* _DIRECTIONS_
Wherever the word "DOCX" appears in a line of the records, copy that line.

'''

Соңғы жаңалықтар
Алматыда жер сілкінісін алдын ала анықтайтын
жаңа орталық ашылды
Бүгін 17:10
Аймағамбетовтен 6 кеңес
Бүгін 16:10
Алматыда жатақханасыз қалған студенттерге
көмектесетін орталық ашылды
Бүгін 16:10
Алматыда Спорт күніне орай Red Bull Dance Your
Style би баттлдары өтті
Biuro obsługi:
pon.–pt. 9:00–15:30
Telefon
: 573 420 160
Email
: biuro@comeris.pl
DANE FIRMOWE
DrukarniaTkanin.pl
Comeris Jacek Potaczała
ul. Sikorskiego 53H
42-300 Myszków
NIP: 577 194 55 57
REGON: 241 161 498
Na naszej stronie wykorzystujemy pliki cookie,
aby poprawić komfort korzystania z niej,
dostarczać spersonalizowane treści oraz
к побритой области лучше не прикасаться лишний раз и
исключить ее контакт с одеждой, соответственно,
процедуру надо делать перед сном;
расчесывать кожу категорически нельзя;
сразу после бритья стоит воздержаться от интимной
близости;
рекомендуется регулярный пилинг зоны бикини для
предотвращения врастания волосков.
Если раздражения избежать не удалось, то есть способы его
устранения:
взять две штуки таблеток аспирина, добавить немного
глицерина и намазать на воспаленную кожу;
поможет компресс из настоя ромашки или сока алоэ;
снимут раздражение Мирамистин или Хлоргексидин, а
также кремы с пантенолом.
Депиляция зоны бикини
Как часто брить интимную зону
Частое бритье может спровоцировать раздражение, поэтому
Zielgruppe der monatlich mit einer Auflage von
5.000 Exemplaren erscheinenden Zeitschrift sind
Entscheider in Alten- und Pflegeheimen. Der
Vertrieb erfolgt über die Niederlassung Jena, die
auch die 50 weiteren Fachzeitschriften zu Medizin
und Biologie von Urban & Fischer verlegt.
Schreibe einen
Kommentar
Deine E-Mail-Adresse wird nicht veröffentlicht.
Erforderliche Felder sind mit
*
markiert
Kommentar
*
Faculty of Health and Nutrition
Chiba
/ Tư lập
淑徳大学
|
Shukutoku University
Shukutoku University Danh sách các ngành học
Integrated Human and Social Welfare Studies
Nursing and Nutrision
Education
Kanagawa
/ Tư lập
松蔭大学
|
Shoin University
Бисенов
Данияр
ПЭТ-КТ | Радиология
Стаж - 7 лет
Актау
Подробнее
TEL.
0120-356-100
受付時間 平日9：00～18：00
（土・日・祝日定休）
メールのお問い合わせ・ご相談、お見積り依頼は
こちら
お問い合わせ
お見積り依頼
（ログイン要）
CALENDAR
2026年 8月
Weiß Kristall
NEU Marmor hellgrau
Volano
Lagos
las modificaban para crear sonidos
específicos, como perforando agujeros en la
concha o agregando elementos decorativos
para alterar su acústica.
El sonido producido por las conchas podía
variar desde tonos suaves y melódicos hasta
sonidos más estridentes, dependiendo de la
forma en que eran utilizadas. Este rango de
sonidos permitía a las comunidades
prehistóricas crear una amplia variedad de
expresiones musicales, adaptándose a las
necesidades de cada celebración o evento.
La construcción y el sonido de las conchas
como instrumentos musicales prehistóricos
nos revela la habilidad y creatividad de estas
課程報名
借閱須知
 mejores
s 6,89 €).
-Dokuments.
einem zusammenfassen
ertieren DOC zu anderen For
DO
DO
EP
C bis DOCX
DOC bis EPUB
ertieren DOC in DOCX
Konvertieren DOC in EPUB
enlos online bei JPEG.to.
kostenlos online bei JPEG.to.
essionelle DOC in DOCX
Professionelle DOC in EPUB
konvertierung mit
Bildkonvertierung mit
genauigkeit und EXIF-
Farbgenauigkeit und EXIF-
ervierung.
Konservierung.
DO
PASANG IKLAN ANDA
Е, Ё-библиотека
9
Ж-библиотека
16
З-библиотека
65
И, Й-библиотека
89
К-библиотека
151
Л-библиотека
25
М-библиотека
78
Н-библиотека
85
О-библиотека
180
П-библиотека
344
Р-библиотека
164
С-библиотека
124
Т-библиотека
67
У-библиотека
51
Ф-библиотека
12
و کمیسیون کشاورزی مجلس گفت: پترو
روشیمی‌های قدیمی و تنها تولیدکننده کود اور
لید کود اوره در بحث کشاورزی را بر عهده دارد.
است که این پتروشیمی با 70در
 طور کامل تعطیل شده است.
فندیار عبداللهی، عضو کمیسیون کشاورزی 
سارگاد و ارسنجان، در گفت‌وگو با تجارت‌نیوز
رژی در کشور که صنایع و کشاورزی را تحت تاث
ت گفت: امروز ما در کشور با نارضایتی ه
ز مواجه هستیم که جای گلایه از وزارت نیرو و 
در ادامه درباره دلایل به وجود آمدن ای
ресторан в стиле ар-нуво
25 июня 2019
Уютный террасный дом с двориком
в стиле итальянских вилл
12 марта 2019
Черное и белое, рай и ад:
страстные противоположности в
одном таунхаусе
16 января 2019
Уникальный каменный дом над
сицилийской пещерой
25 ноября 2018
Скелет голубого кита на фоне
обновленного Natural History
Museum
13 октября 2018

'''

* _ANSWER BOX_
C bis DOCX
ertieren DOC in DOCX
essionelle DOC in DOCX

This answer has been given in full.